According to the 2005–2008 National Nutrition Survey conducted in Taiwan, the average 25 (OH)D concentration of 2,596 adults aged 19 years and older was 18.1. In this study, the vitamin D levels of the three groups of shift nurses were as follows: 21.1 ± 6.2 ng/ml for day shifts, 21.3 ± 6.9 ng/ml for evening shifts, and 20.1 ± 4.7 ng/ml for night shifts; these results were like those of the National Health Survey. In Iran, Thailand, and India, studies conducted in nursing staff showed that 89%, 95.4%, and 94% of nurses had vitamin D deficiency (< 30 ng/ml) (21–23). These findings are consistent with those of the present study. In another study conducted in female nurses in Iran, the serum vitamin D levels in young nurses (< 50 years) was lower than that in older nurses (> 50 years) (24). The participants in this study were younger female nurses, and age possibly contributed to the lower vitamin D levels in this group.
The other study in China, the incidence of depression among nurses was 61.7%, and 74.9% of them had mild depression (25). Our results showed that all three groups of nurses had mild depression. This study found no significant differences in the vitamin D levels and depression incidence, although many studies have shown an inverse relationship between vitamin D and depression, probably due to the small sample size. However, results of previous studies are consistent with the findings of this study. In the 2005–2006 United States National Health and Nutrition Survey, the results did not show a significant correlation between vitamin D levels and mild depression, moderate-to-severe depression, and severe depression in American adults (26). The study conducted by Pan et al. also found that vitamin D level was not associated with depression incidence. They also pointed out that due to poor eating habits and lack of outdoor activities, the relationship between vitamin D and depression incidence could not be verified (27). This factor can also be used to explain the results of this study.
Our study results show that nurses experience a high degree of fatigue (average score: ≥3.3), but it is not related to level of vitamin D. Other research in Taiwan also pointed out that 37.1% of nurses experience fatigue (28).

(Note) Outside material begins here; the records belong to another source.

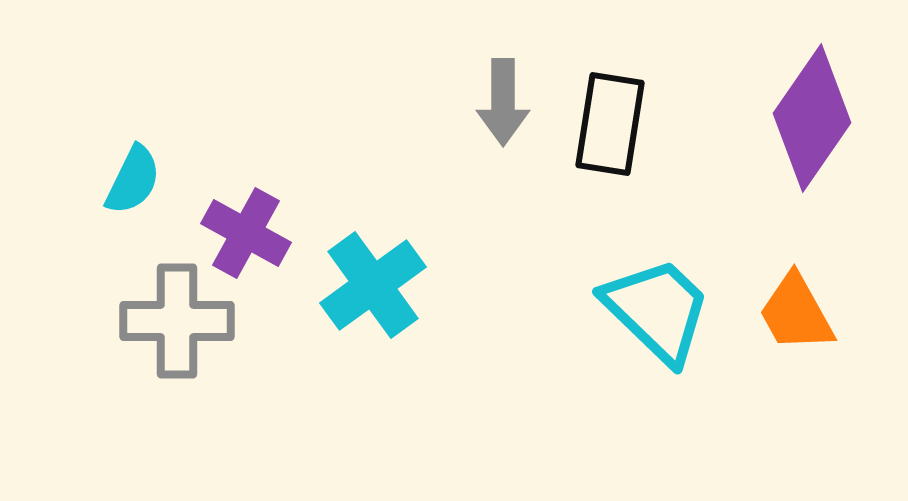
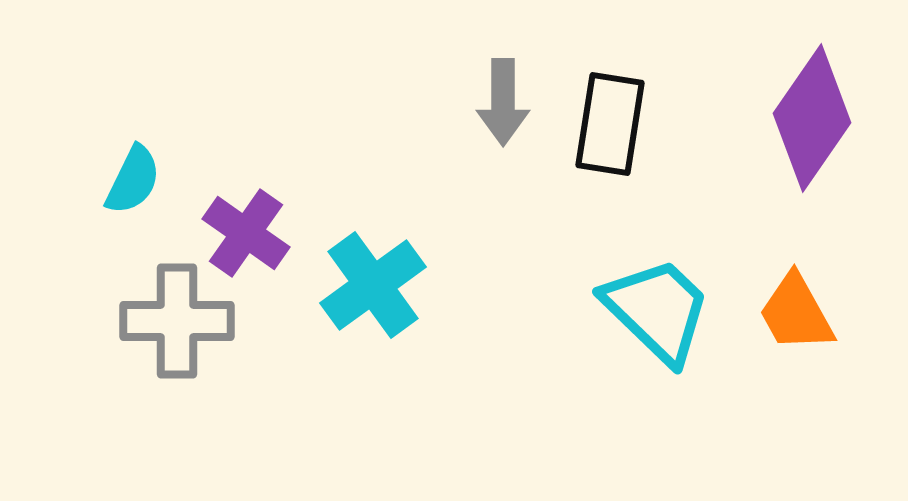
purple cross: rotated 6 degrees clockwise
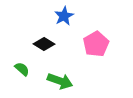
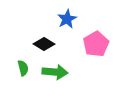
blue star: moved 3 px right, 3 px down
green semicircle: moved 1 px right, 1 px up; rotated 35 degrees clockwise
green arrow: moved 5 px left, 9 px up; rotated 15 degrees counterclockwise
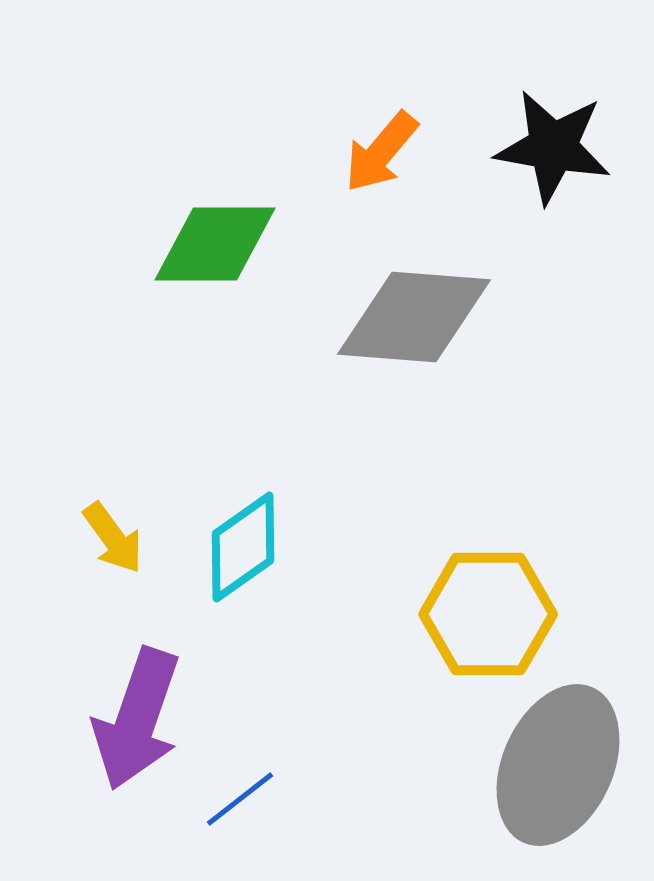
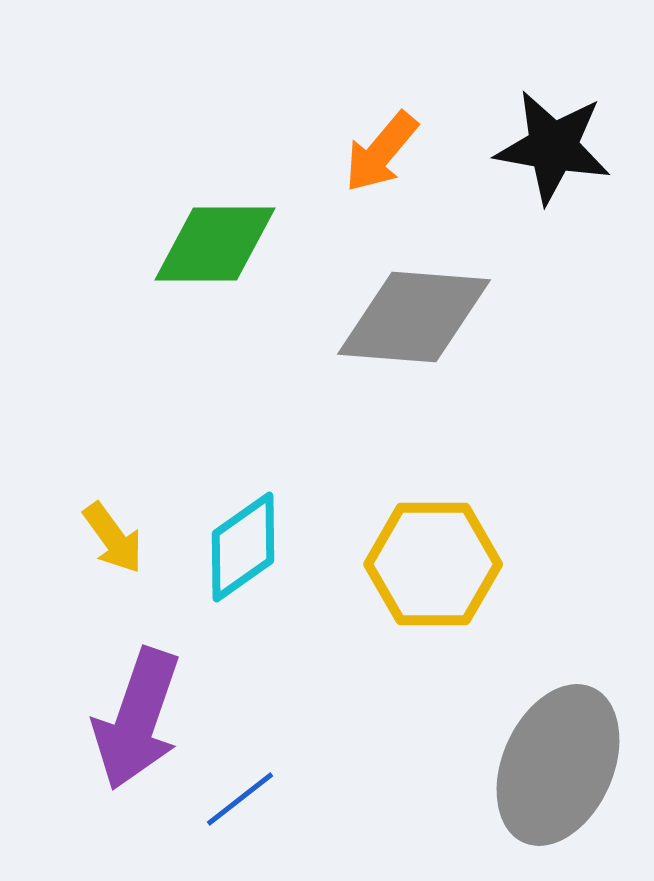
yellow hexagon: moved 55 px left, 50 px up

In our study, the nurses with a vitamin D level of ≥ 30 ng/ml had trend lower fatigue score than the other two groups, but the difference was not significant. The results of our study could be due to the small sample size. In a double-blind placebo-controlled clinical trial (29), 120 patients with fatigue and vitamin D deficiency (serum 25(OH)D < 20 µg/L) were recruited and randomly assigned to receive an oral dose of 100,000 units of vitamin D or placebo. After 4 weeks, the fatigue of patients with vitamin D deficiency who received vitamin D supplementation significantly improved. However, the frequency of sun exposure and physical activity in each study population were not taken into account.

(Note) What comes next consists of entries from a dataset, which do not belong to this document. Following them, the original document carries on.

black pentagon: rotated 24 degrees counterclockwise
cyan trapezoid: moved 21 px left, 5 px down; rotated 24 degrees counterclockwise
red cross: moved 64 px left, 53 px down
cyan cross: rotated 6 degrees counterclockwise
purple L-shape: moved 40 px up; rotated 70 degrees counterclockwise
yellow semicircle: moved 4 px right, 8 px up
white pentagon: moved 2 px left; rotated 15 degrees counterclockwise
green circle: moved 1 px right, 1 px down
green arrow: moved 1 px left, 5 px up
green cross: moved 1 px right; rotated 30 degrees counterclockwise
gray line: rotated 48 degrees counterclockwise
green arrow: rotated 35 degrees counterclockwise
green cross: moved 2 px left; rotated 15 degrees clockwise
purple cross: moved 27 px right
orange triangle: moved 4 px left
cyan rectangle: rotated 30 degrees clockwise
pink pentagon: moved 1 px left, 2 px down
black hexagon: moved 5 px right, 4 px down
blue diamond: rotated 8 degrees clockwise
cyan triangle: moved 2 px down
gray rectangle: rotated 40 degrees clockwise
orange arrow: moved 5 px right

A previous study (30) showed no difference in the degree of fatigue between night-shift and day-shift nurses; however, night-shift nurses had worse sleep quality than day-shift nurses, which is consistent with our study results; despite the presence of fatigue and sleep disturbance, the scores of nursing staff in the night shift were significantly higher than those in the evening shift and day shift, but the level of fatigue of the three groups of nurses did not show a significant difference. Another study has pointed out that young nursing staff with 1–2 years of experience are more likely to have a shift work disorder (31). This result is consistent with that of our study. When comparing the night-shift and day-shift nurses, results showed that night-shift nurses are 20 years younger and have higher incidence of sleep disorders than day-shift nurses. A previous study examined the relationship between the daytime sleepiness (assessed using the Epworth sleepiness scale) and vitamin D concentration in white and black patients. No significant correlation was observed between daytime sleepiness and vitamin D in the white group (32). In our study, no significant difference was found between vitamin D levels and sleep disturbance after grouping the nurses according to vitamin D levels.

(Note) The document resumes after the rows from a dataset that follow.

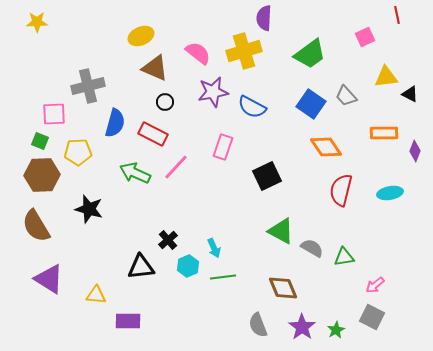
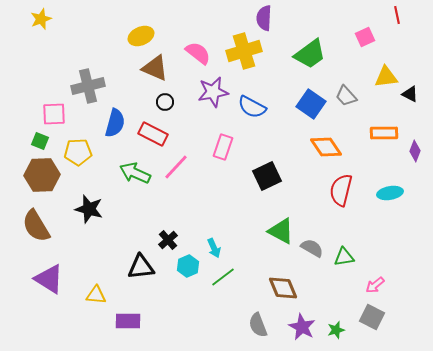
yellow star at (37, 22): moved 4 px right, 3 px up; rotated 20 degrees counterclockwise
green line at (223, 277): rotated 30 degrees counterclockwise
purple star at (302, 327): rotated 8 degrees counterclockwise
green star at (336, 330): rotated 12 degrees clockwise
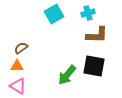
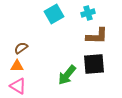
brown L-shape: moved 1 px down
black square: moved 2 px up; rotated 15 degrees counterclockwise
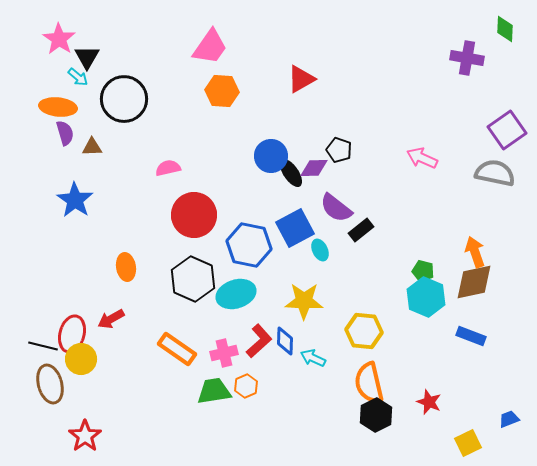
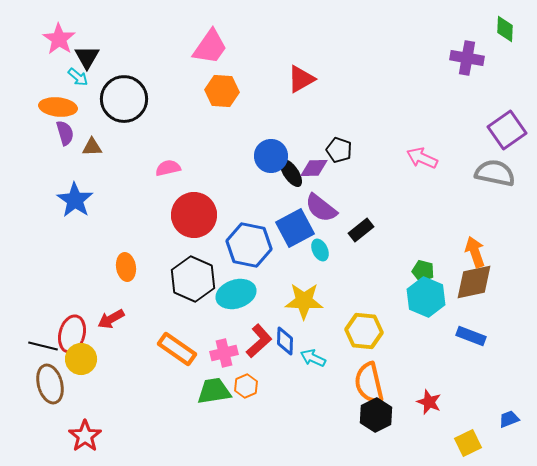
purple semicircle at (336, 208): moved 15 px left
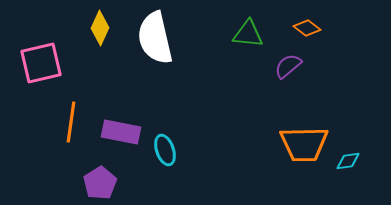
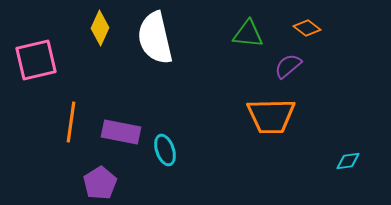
pink square: moved 5 px left, 3 px up
orange trapezoid: moved 33 px left, 28 px up
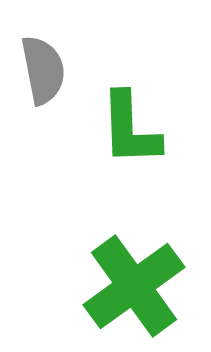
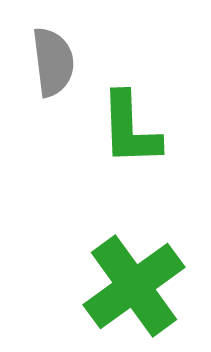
gray semicircle: moved 10 px right, 8 px up; rotated 4 degrees clockwise
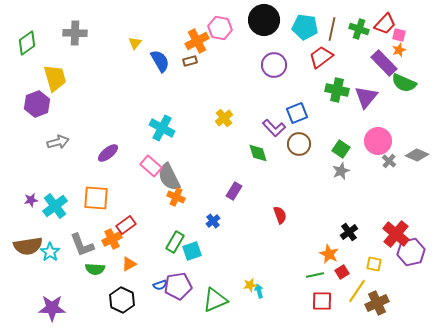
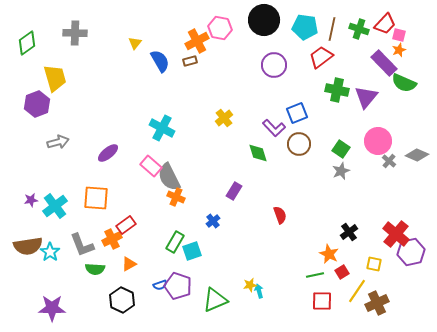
purple pentagon at (178, 286): rotated 28 degrees clockwise
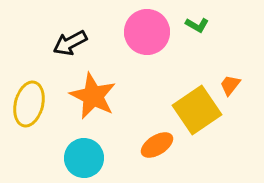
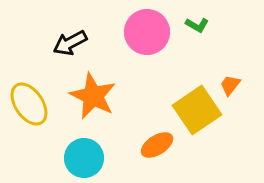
yellow ellipse: rotated 48 degrees counterclockwise
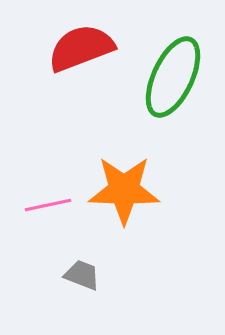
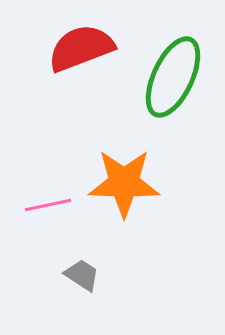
orange star: moved 7 px up
gray trapezoid: rotated 12 degrees clockwise
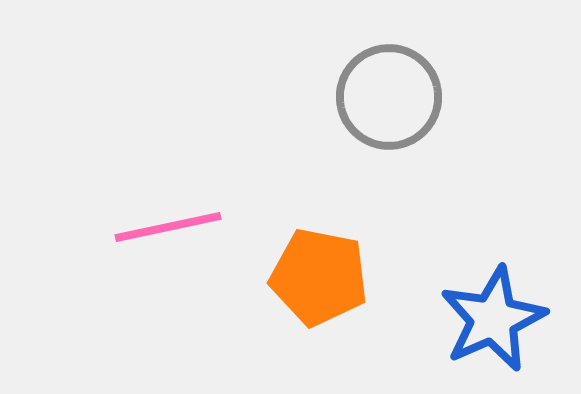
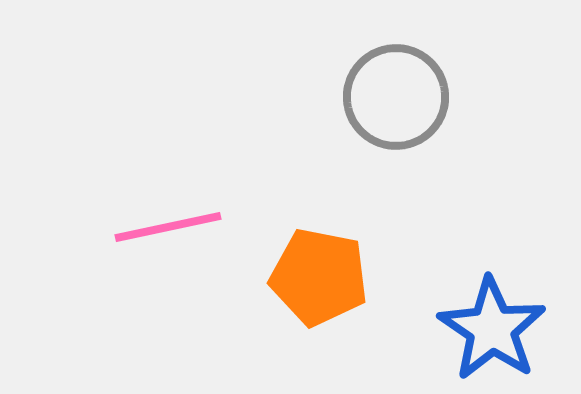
gray circle: moved 7 px right
blue star: moved 1 px left, 10 px down; rotated 14 degrees counterclockwise
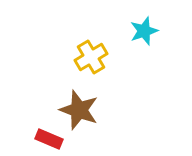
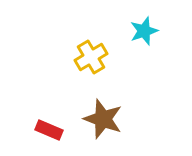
brown star: moved 24 px right, 9 px down
red rectangle: moved 9 px up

In our study, none of the inflammatory factors any significant differences. In other studies (33), only the concentration of TNF-α in shift nurses was significantly higher than that in day-shift nurses, while IL-6 and IFN-γ were not significantly different. A possible reason is that the number of samples was too small, and the blood samples were not obtained at the end of night shift, which may have affected the results.
This study has several limitations. In the future, it may be possible to use objective testing methods, such as cortisol, to detect depression symptoms, and an exercise meter to record the quality of sleep. In addition, future studies should include participants of different ages and a larger sample size. Moreover, the number of samples with sufficient amounts of vitamin D (≥ 30 ng/dl) was relatively small; hence, it was difficult to judge a significant difference in the results. In addition, further research is needed to examine the relationship between sunlight and production of vitamin D in the body, as well as explore other factors that can effectively improve the depression symptoms including eating habits and lifestyle.